Within the last decade, I was fortunate enough to visit the data center located deep within the bowels of the Vehicle Assembly Building at the Kennedy Space Center (that’s the big one with the U.S. flag and NASA logo painted on its side). The machines and people in that room had guided the space shuttle program successfully for decades. But there was no common cabinetry, no air management of any kind, and the number of rolling chairs in the space was rivaled only by the number of black rotary dial phones.
While this may have been understandable for an aging program weeks away from its last mission, it shouldn’t be the case in today’s data center. But too often, it is. Whether it’s habit, or laziness or poor space management, too many people are still working in the wrong place at the wrong time … all the time.
There is no good reason to still be residing within the confines of an IT space. Most of the time, a data center should be dark and warm — feeling more like a warehouse than a surgical suite. Air management should be driven by the needs of the equipment, not maintaining a tech’s oasis somewhere out on the raised floor.
But what makes this problem an opportunity is that it can be solved almost unilaterally. Most supervisors can manage where their folks are stationed without having to go to corporate. And of all industries, you would think technology practitioners would be the most adept at implementing work-from-home strategies, and reimagined office paradigms utilizing hoteling, hot desks, and the like.

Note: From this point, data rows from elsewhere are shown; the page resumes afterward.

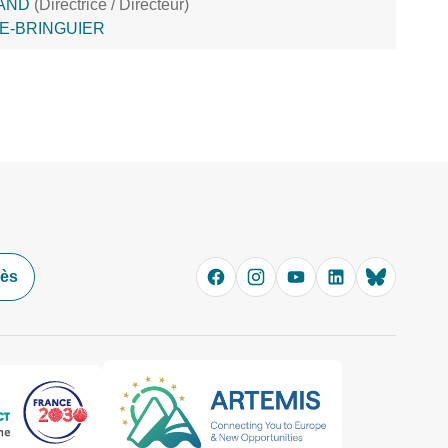
RAND
(Directrice / Directeur)
RIE-BRINGUIER
cès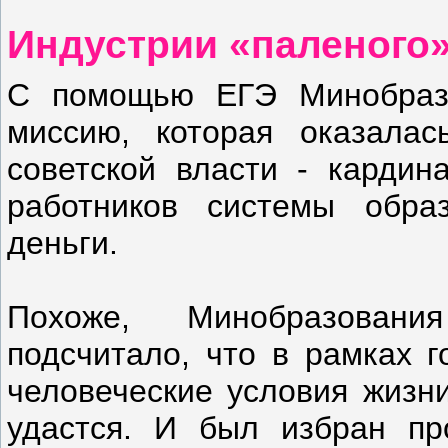
Индустрии «паленого
С помощью ЕГЭ Минобразо
миссию, которая оказала
советской власти - кардин
работников системы обра
деньги.
Похоже, Минобразован
подсчитало, что в рамках 
человеческие условия жизн
удастся. И был избран пр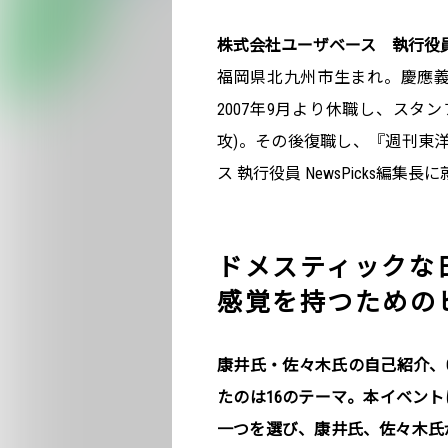
株式会社ユーザベース 執行役員 
福岡県北九州市生まれ。慶應
2007年9月より休職し、スタ
攻)。その後復職し、『週刊東洋
ス 執行役員 NewsPicks編集長
ドメスティックな
感覚を持つための
康井氏・佐々木氏の自己紹介、O
たのは16のテーマ。本イベン
一つを選び、康井氏、佐々木氏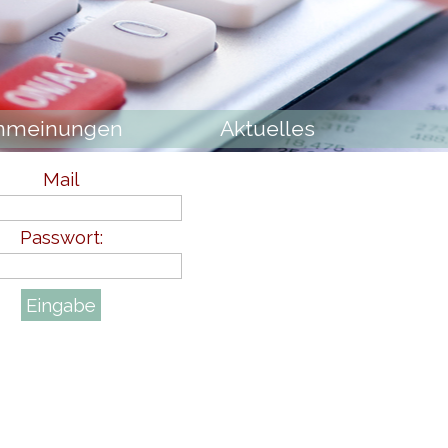
nmeinungen
Aktuelles
Mail
Passwort: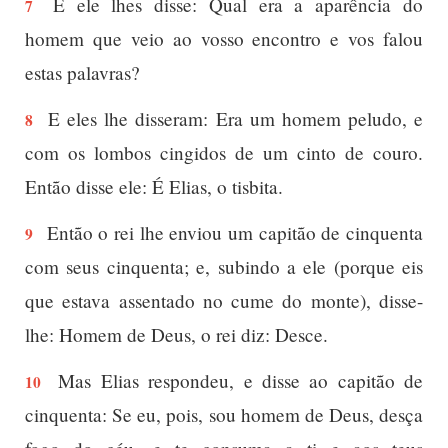
E ele lhes disse: Qual era a aparência do
7
homem que veio ao vosso encontro e vos falou
estas palavras?
E eles lhe disseram: Era um homem peludo, e
8
com os lombos cingidos de um cinto de couro.
Então disse ele: É Elias, o tisbita.
Então o rei lhe enviou um capitão de cinquenta
9
com seus cinquenta; e, subindo a ele (porque eis
que estava assentado no cume do monte), disse-
lhe: Homem de Deus, o rei diz: Desce.
Mas Elias respondeu, e disse ao capitão de
10
cinquenta: Se eu, pois, sou homem de Deus, desça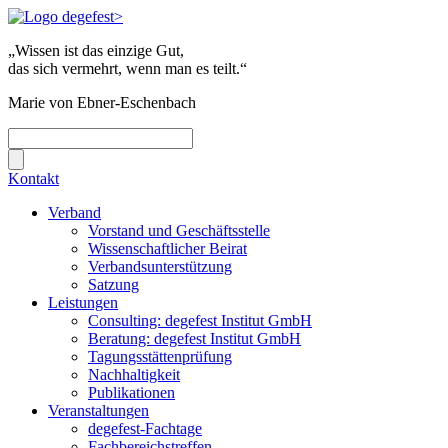
„Wissen ist das einzige Gut,
das sich vermehrt, wenn man es teilt.“
Marie von Ebner-Eschenbach
Kontakt
Verband
Vorstand und Geschäftsstelle
Wissenschaftlicher Beirat
Verbandsunterstützung
Satzung
Leistungen
Consulting: degefest Institut GmbH
Beratung: degefest Institut GmbH
Tagungsstättenprüfung
Nachhaltigkeit
Publikationen
Veranstaltungen
degefest-Fachtage
Fachbereichstreffen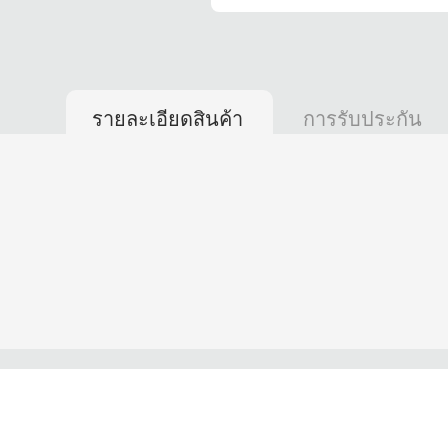
รายละเอียดสินค้า
การรับประกัน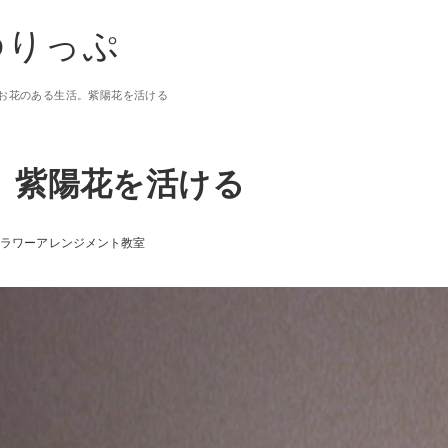
ゆりっぷ
お花のある生活。紫陽花を活ける
。紫陽花を活ける
フラワーアレンジメント教室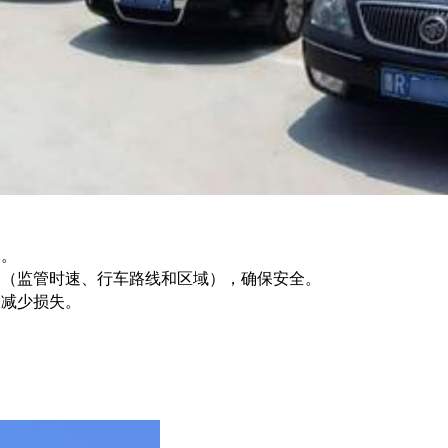
管。
为（监管时速、行车路线和区域），确保安全。
，减少损失。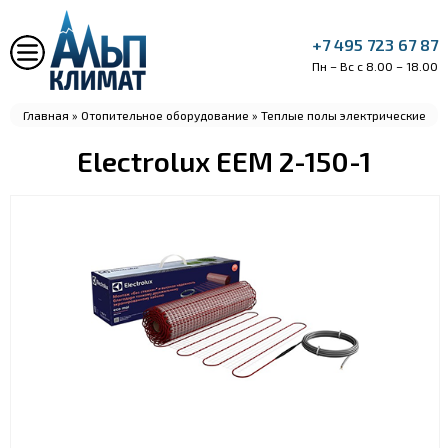
+7 495 723 67 87
Пн – Вс с 8.00 – 18.00
Главная
»
Отопительное оборудование
»
Теплые полы электрические
Electrolux EEM 2-150-1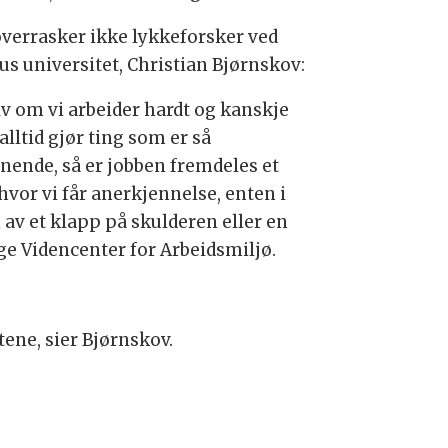
overrasker ikke lykkeforsker ved
us universitet, Christian Bjørnskov:
lv om vi arbeider hardt og kanskje
alltid gjør ting som er så
nende, så er jobben fremdeles et
hvor vi får anerkjennelse, enten i
 av et klapp på skulderen eller en
lge Videncenter for Arbeidsmiljø.
ene, sier Bjørnskov.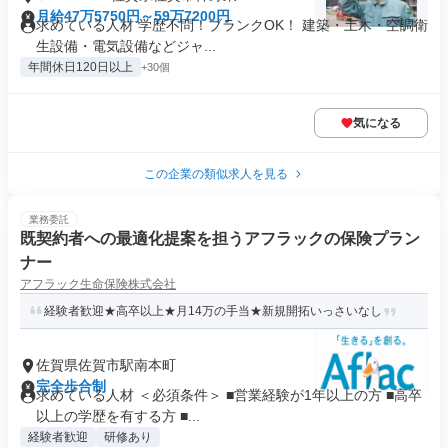
月給47万5750円～59万7200円
求めている人材 学歴不問！ブランクOK！ 建築・土木・空調衛
生設備・電気設備などジャ...
年間休日120日以上
+30個
気になる
この企業の類似求人を見る
業務委託
既契約者への最適化提案を担うアフラックの保険プラン
ナー
アフラック生命保険株式会社
経験者歓迎★高卒以上★月14万の手当★新規開拓いっさいなし
佐賀県佐賀市駅南本町
完全歩合制
求めている人材 ＜必須条件＞ ■営業経験が1年以上の方 ■高卒
以上の学歴を有する方 ■...
経験者歓迎
研修あり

Note that once a permanent human presence is eliminated, the energy saving possibilities cascade.
Lighting policies can be implemented immediately. Since egress and life safety requirements are accounted for in the original lighting design, lights that have to stay on will stay on. This means you can simply flip switches and still maintain a safe environment. Motion sensors can be installed … or simply post a sign that says TURN OFF THE LIGHTS. Heck, you can even laminate it.
A bit trickier, but no less doable, is to start a temperature and humidity reset program where ambient conditions are adjusted and monitored. Adjustments continue until hot spots or issues arise, at which time you back down a step or two, corrections are made, and the process restarts until it plateaus. It’s your call on how you implement and what is acceptable, but the key is all stakeholders need to be advised and invested in the effort. Nothing poops a party faster than an application engineer with a blinking red light who wasn’t invited to the thermostat reset fiesta.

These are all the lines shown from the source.